- TASK ITEM
Match on the string "Vietnam" in the entries below and return every matching line.

*** Opening of SOURCE MATERIAL ***

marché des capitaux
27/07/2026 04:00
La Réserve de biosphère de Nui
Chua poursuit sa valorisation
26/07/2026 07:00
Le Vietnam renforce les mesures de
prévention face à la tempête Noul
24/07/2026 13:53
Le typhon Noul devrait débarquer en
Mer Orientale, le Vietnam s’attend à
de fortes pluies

*** Close of SOURCE MATERIAL ***
*** Opening of SOURCE MATERIAL ***

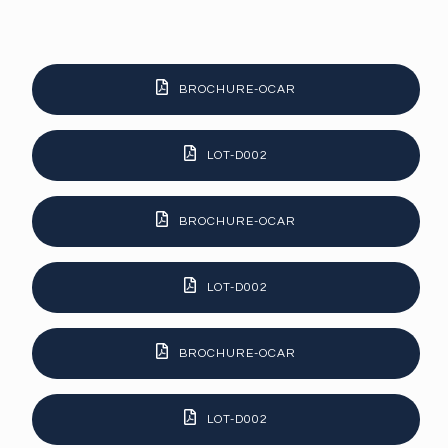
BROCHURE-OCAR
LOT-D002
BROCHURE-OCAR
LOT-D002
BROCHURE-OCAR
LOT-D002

*** Close of SOURCE MATERIAL ***

- OUTPUT OF THE TASK
Le Vietnam renforce les mesures de
Mer Orientale, le Vietnam s’attend à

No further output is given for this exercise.